§ **What you should do**: Make an exact copy of every entry, leaving the pictures out.

*** Input records Section Begins ***

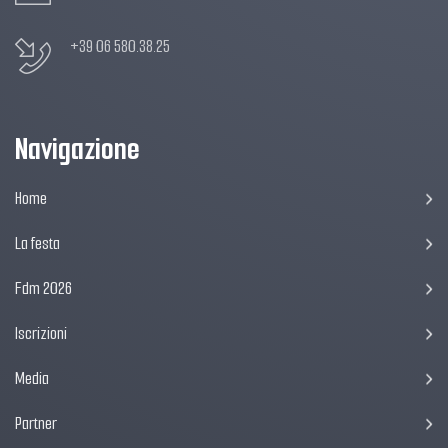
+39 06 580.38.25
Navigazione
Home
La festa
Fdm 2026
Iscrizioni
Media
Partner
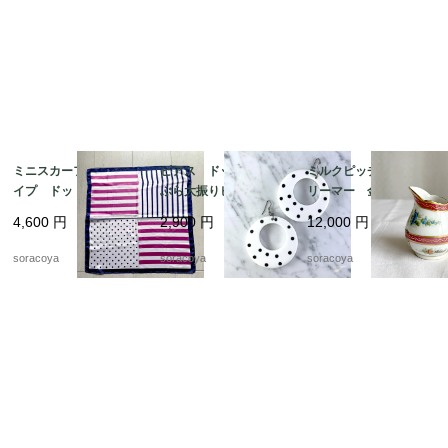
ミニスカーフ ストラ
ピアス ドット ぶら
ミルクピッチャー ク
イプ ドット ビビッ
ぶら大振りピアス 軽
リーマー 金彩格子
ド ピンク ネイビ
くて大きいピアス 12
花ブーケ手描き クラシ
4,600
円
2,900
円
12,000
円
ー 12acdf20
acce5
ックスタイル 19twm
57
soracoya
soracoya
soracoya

*** Input records Section Ends ***

§ **Reply to the exercise**:
+39 06 580.38.25
Navigazione
Home
La festa
Fdm 2026
Iscrizioni
Media
Partner
ミニスカーフ ストラ
ピアス ドット ぶら
ミルクピッチャー ク
イプ ドット ビビッ
ぶら大振りピアス 軽
リーマー 金彩格子
ド ピンク ネイビ
くて大きいピアス 12
花ブーケ手描き クラシ
4,600
円
2,900
円
12,000
円
ー 12acdf20
acce5
ックスタイル 19twm
57
soracoya
soracoya
soracoya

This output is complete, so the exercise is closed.